Pagliuca ha sempre avuto una visione chiara del gioco
“Ho sempre creduto in un calcio umile, ma propositivo, con la costruzione del gioco che parte dal basso. Tuttavia, ho presto compreso che la realtà dei dilettanti è spesso molto diversa da quella che si immagina. Dopo la prima partita di campionato, la società mi ha chiaramente espresso la volontà di adottare un approccio più diretto e pragmatico. È stata una doccia fredda, ma allo stesso tempo mi ha fatto riflettere sulla complessità di questo mondo. Nei dilettanti, le difficoltà sono all’ordine del giorno e spesso si scontrano con visioni diverse del gioco. Ma è proprio questa diversità che rende questo ambiente così affascinante e formativo”.
L’allenatore toscano non ha paura di ammettere gli errori commessi
“Sono consapevole di aver sbagliato molte volte nel corso della mia carriera, ma credo che gli errori siano parte integrante del processo di crescita.
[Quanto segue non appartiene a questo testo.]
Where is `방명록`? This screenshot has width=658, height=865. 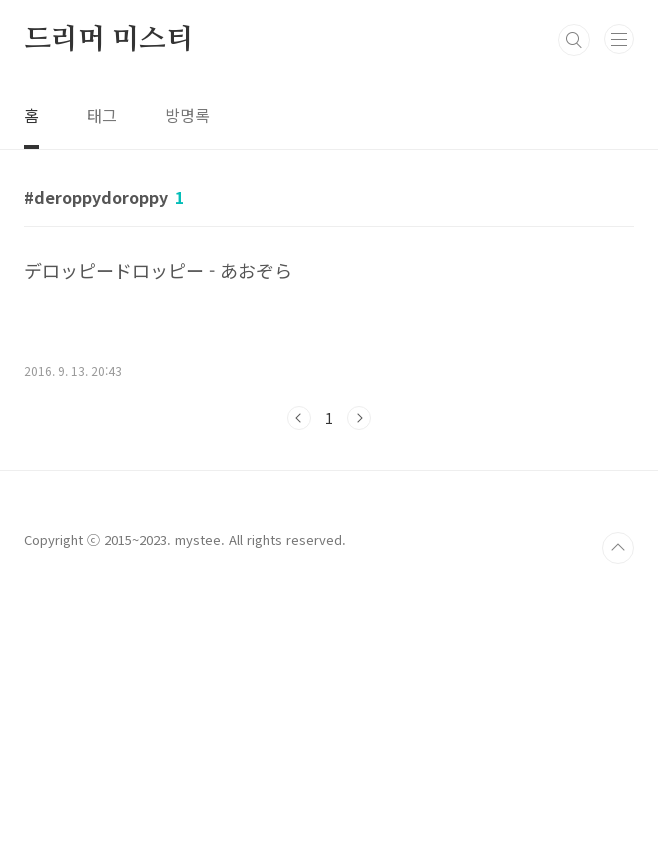 방명록 is located at coordinates (187, 115).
Ognuna di queste esperienze mi ha permesso di imparare qualcosa di nuovo e di diventare un allenatore migliore. Sono felice di aver avuto la possibilità di confrontarmi con realtà così diverse e di aver maturato una grande umiltà”.
L’esperienza alla Juve Stabia
“A Castellammare ho trovato un’oasi di serenità. Un presidente lungimirante, un direttore sportivo competente e un gruppo di ragazzi straordinari sia dal punto di vista tecnico che umano. La loro ambizione mi ha contagiato fin da subito. Sono giovani, affamati di vittorie e con una voglia matta di migliorarsi. La società ha saputo costruire una squadra competitiva, aggiungendo elementi di qualità a un gruppo già solido. È stata una scelta coraggiosa, ma allo stesso tempo lungimirante.
Siamo consapevoli che la Serie B è un campionato difficile e competitivo. Abbiamo una rosa giovane, con poca esperienza nei campionati professionistici. All’inizio c’era tanta curiosità, ma anche un po’ di timore reverenziale. Tuttavia, i ragazzi si sono integrati alla perfezione e stanno dimostrando di avere le carte in regola per ben figurare.
Pagliuca, con la sua semplicità e la sua umiltà, ha saputo conquistare il cuore dei tifosi stabiesi. Un tecnico che crede fermamente nel valore del gruppo, nell’importanza del lavoro quotidiano e nella necessità di creare un ambiente sereno e coeso. Un allenatore che, con la sua passione e la sua determinazione, è pronto a scrivere nuove pagine indimenticabili nella storia della Juve Stabia.